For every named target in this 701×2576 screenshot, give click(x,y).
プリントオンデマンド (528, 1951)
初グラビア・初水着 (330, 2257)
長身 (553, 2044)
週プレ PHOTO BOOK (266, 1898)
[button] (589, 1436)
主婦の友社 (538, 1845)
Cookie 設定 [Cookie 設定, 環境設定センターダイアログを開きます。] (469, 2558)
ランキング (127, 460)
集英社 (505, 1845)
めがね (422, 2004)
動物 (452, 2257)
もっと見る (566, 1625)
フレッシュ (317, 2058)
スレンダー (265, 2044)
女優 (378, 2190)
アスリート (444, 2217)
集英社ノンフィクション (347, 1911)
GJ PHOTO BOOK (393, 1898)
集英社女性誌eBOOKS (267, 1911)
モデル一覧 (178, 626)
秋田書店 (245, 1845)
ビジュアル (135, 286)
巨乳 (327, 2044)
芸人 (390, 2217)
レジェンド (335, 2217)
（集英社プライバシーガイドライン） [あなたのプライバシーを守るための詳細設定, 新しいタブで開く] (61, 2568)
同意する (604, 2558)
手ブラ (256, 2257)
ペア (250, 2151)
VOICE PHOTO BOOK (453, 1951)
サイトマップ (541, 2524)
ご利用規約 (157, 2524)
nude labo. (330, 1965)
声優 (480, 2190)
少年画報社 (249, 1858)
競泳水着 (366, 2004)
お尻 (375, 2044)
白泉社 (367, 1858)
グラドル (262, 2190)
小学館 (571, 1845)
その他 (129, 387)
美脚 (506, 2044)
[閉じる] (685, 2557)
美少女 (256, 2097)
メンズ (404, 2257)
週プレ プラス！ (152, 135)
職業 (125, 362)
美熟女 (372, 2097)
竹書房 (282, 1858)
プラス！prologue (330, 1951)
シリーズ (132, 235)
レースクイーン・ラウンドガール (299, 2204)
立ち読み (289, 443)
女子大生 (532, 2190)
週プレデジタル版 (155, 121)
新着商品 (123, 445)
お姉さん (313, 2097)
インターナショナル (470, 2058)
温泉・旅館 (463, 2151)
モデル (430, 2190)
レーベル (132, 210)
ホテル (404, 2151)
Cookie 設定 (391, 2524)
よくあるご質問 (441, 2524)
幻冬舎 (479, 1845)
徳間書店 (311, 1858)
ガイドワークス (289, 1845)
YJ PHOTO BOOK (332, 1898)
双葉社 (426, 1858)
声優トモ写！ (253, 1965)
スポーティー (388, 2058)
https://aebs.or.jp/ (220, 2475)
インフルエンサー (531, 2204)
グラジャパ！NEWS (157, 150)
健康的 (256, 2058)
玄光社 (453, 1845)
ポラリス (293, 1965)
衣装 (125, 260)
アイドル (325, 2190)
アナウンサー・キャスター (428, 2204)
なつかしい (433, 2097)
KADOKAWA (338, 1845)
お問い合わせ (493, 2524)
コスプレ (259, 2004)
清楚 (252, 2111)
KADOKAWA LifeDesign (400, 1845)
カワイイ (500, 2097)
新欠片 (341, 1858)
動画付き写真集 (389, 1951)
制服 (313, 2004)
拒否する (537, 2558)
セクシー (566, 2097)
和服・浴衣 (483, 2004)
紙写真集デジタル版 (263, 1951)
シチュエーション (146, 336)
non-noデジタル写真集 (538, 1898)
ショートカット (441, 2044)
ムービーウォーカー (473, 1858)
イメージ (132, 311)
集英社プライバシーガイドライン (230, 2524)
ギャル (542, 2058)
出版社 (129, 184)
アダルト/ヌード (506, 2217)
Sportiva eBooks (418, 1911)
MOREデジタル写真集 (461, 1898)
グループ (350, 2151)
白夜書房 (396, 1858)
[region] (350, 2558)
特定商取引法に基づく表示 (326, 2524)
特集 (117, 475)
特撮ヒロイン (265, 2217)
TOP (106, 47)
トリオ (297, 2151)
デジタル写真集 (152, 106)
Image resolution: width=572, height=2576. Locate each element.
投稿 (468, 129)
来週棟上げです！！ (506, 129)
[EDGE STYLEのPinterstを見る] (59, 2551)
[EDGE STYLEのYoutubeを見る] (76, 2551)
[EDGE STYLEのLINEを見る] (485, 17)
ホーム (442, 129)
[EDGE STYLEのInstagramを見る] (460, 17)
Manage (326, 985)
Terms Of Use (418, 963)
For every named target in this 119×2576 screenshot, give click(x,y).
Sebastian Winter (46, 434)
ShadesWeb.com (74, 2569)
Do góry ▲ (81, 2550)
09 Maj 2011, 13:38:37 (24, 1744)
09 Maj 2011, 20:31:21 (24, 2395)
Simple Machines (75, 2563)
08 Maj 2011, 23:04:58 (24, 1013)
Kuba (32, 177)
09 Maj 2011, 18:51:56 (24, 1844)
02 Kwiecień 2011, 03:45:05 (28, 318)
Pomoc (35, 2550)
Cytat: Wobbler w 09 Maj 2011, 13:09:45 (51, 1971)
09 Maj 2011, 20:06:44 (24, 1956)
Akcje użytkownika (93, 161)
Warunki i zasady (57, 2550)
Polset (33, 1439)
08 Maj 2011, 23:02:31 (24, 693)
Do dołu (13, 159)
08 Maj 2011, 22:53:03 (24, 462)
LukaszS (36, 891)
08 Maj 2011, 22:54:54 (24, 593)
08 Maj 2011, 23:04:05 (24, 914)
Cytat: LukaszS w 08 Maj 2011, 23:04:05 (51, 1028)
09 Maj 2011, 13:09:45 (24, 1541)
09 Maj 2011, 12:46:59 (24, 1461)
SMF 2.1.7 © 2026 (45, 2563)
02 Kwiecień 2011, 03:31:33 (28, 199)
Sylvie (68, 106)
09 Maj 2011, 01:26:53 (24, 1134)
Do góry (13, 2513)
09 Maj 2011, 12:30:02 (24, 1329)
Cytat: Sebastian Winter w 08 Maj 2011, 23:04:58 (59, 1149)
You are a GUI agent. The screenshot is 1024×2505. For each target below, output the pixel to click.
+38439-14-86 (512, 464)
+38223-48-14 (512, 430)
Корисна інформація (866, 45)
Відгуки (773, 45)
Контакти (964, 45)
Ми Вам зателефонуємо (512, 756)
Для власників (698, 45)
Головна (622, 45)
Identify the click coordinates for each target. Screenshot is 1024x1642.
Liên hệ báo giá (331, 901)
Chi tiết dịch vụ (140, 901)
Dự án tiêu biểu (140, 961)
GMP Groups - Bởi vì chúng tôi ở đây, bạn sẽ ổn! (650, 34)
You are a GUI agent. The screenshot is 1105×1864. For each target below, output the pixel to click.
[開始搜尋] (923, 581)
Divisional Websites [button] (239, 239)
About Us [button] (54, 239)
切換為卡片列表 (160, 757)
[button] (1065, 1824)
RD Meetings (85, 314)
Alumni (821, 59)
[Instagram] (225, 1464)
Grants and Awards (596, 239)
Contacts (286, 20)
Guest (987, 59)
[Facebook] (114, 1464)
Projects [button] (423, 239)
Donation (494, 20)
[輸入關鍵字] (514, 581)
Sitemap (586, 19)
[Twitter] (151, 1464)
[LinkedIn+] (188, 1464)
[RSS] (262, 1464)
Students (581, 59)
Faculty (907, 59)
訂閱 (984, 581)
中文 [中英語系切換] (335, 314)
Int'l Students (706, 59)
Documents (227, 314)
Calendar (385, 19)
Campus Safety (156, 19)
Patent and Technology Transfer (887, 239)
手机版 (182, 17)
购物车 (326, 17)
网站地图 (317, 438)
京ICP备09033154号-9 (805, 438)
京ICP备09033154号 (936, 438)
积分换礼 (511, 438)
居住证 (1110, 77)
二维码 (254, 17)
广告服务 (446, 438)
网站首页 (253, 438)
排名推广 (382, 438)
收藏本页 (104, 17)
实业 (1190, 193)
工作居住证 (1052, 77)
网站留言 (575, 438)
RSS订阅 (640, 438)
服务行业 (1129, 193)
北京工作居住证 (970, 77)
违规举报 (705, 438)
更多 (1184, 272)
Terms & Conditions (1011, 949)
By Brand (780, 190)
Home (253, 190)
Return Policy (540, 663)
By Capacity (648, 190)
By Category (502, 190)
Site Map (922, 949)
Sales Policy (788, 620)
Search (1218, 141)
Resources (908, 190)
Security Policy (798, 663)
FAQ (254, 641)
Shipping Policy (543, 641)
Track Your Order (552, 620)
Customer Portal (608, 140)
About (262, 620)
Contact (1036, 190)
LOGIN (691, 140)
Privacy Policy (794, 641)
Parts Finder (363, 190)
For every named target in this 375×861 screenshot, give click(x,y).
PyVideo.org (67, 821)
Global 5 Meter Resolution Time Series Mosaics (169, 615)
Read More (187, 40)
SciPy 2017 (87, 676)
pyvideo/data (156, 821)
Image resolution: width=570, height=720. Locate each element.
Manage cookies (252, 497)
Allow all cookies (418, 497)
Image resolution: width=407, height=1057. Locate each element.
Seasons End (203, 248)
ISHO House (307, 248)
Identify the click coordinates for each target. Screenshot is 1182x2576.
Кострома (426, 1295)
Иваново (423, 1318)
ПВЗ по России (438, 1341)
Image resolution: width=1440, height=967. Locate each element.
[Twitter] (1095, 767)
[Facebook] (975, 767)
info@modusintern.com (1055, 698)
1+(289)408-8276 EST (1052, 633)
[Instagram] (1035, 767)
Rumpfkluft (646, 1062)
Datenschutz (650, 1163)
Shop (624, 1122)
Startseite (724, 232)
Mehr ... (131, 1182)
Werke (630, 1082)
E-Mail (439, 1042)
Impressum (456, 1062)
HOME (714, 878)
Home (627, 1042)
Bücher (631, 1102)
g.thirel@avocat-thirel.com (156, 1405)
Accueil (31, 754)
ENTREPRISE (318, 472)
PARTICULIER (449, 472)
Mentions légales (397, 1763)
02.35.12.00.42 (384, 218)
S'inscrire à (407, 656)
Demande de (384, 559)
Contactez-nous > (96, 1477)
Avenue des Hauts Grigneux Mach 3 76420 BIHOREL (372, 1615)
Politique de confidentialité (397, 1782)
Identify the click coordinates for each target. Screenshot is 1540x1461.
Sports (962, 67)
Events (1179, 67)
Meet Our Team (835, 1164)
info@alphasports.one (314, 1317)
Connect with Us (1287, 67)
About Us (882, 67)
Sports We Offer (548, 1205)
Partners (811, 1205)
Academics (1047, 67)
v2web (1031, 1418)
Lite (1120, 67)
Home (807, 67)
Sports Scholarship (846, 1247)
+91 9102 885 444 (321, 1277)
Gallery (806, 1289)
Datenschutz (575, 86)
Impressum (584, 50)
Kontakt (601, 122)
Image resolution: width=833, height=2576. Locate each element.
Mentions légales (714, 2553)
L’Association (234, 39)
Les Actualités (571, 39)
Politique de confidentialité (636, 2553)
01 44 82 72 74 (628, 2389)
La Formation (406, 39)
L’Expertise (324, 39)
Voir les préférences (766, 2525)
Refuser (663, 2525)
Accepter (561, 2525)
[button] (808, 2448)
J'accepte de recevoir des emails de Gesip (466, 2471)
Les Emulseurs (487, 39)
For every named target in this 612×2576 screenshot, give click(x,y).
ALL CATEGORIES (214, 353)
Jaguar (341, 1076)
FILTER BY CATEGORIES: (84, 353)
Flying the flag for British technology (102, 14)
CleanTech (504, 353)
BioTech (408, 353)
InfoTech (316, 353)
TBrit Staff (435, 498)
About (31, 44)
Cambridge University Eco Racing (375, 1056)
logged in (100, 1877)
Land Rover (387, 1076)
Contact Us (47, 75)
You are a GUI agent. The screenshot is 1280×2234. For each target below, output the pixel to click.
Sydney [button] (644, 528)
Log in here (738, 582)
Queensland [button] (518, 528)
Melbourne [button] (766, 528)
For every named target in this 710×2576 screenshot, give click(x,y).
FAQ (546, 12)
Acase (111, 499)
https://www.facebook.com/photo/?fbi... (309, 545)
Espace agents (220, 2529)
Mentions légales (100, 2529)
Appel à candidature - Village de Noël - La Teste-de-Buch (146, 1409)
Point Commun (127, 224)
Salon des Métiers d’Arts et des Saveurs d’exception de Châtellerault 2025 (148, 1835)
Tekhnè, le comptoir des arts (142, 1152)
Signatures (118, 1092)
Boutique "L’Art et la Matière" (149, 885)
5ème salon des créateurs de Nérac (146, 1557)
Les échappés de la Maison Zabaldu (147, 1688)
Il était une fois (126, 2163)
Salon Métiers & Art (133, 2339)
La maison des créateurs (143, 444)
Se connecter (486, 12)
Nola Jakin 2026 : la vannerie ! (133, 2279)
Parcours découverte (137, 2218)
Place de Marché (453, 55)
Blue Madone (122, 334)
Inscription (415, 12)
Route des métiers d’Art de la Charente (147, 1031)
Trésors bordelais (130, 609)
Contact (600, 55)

□ □ □ □ □

* **AIM OF THE TASK**
Scan the material above. Copy each line where "coordinates" occurs.

* **RESULT FOR THIS TASK**
Identify the click coordinates for each target. Screenshot is 1024x1642.
Identify the click coordinates for each target. Screenshot is 1182x2576.
Identify the click coordinates for each target. Screenshot is 1540x1461.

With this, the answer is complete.